Once a day, until Dec. 25, we'll be highlighting a specific small, good thing that happened in popular culture this year. And we do mean small: a moment or image from a film or TV show, a panel from a comic, a brief exchange from a podcast, or a passage from a book.
Look, we're not going to talk about what happened. You all know what happened.
We are here not to mourn, but to celebrate.
... Actually, celebrate may be too strong a word for a show of such mild, comforting, diversionary pleasures. A show so unutterably, soothingly, winsomely British that one at least theoretically witty wag once called it "a crumpet wrapped in a cardigan stuffed into a Wellington boot." (Reader, it was me.)
So let's go with appreciate.
Let's appreciate, in particular, Season 3, Episode 1, "Cake," which provides as good a primer on classic GBBO as you're likely to find. It's got every element of the elusive alchemical formula that produces Great British Baking Show gold(en sponge).
- 12 genial, earnest, well-meaning contestants, none of whom are pharmaceutical sales reps, actor/personal trainers, flair bartenders, or fitness models, and all of whom, in the show's crucial reality-tv jui-jitsu, seem like they may actually be there to make friends.
- Perfectly named judge Mary Berry, Bringer of Light and Knowledge.
- Hilariously named judge Paul Hollywood, Whose Eyes Are Steel Under Cold Midwinter Starlight, Wielder of the Guarded Expression of Palpable Doubtfulness, Once and Future Wearer of the Eternal Chambray.
- Hosts Mel and Sue, who are there to be charming and helpful (except on those occasions when they are very, very not), and to sprinkle slightly off-color puns over the proceedings like so many ribald coconut flakes. (Example: if a Madeira cake experiences a "good bake," its top will feature a prominent fissure.

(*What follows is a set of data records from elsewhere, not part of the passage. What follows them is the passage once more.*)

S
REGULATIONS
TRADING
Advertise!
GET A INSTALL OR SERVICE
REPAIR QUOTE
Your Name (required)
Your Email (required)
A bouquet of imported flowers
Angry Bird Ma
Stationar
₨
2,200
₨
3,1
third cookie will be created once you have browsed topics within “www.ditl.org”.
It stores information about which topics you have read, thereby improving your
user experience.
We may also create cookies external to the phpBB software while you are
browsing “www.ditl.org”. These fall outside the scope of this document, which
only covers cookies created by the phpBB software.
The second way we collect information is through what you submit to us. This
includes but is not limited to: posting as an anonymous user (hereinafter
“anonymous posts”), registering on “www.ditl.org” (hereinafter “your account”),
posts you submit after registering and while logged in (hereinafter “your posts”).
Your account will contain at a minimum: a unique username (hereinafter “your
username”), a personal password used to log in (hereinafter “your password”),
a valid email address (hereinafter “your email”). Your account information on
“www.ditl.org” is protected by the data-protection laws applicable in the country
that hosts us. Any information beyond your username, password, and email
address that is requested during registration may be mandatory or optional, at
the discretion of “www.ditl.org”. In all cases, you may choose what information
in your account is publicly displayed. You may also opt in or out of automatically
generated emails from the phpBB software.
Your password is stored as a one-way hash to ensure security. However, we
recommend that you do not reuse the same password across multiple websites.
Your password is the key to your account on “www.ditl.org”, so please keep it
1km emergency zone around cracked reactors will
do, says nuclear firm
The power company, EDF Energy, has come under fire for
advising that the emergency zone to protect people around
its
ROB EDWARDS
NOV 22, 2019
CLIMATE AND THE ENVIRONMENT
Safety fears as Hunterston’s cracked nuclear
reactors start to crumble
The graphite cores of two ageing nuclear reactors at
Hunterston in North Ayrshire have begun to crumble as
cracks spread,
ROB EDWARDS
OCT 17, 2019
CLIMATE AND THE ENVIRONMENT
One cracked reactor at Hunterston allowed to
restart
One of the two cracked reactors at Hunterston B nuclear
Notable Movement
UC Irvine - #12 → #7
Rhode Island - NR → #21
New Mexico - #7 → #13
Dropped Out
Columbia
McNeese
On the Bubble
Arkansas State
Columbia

Cue the hosts' invitation to the contestants to "show us your lovely cracks!")
But the true service Mel and Sue provide, of course, is to constantly remind the viewer of the show's stakes.
Or rather: its utter lack of same.
The show knows this about itself. Revels in it, in fact, which is where its singular tone comes from. Episodes teem with moments like the one in which we learn that one contestant will be throwing figs into his Madeira cake batter, to the concern of judge/tranq-darted polar bear Paul.
Which leads to that wondrous segue, in voiceover:
Alvin ... is not the only baker ... daaaaaring to add fruit.
The ironic vocal spin — the English, if you will — placed on the word "daring" is the space this show has carved out for itself. It drips with a weighty gravitas that manages to feel light as a feather, because the very rhythm of that sentence — the way it jams the action word "daring" up against the hilariously prosaic "to add fruit" at the end — neatly and completely dismantles its tension.
It's a syntactical well the show goes back to often, happily. Later in that same episode, for example, the contestants make frosting. Cue the voiceover:
"If the sugar ... doesn't dissolve completely," we are informed, with a whispered urgency generally reserved for movie scenes featuring ticking time bombs, red wires, and blue wires, "the frosting ... will be grainy."